:: Records ::

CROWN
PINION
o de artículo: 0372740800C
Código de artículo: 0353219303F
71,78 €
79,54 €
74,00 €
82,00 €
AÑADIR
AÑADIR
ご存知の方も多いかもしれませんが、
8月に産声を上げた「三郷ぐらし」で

:::
:: Records ::

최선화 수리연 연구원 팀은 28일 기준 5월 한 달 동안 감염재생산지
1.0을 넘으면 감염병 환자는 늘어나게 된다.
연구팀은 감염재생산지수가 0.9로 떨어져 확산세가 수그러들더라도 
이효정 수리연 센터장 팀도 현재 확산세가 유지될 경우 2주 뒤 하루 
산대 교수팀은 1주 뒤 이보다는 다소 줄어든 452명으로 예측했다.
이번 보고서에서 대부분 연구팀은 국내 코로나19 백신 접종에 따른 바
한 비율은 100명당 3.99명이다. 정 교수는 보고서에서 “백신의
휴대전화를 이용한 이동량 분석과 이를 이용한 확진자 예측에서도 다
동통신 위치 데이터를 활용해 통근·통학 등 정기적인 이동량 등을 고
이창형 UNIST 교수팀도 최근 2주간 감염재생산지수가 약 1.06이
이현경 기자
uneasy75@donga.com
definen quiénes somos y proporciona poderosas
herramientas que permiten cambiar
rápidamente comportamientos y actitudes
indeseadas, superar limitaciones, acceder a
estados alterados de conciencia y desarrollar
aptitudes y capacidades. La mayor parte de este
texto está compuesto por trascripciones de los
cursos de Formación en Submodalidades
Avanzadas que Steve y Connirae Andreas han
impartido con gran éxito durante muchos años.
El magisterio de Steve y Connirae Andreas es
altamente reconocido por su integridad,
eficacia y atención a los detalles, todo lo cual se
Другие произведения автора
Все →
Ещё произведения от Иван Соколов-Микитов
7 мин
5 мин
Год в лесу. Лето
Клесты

:::
:: Records ::

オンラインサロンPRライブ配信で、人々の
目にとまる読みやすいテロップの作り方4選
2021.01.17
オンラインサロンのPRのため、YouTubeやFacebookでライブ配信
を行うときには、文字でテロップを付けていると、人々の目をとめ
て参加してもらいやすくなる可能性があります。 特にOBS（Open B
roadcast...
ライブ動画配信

:::

◆ What you need to do: For the word "artículo", find all matching lines in the entries above and copy them out.

◆ Task solution:
o de artículo: 0372740800C
Código de artículo: 0353219303F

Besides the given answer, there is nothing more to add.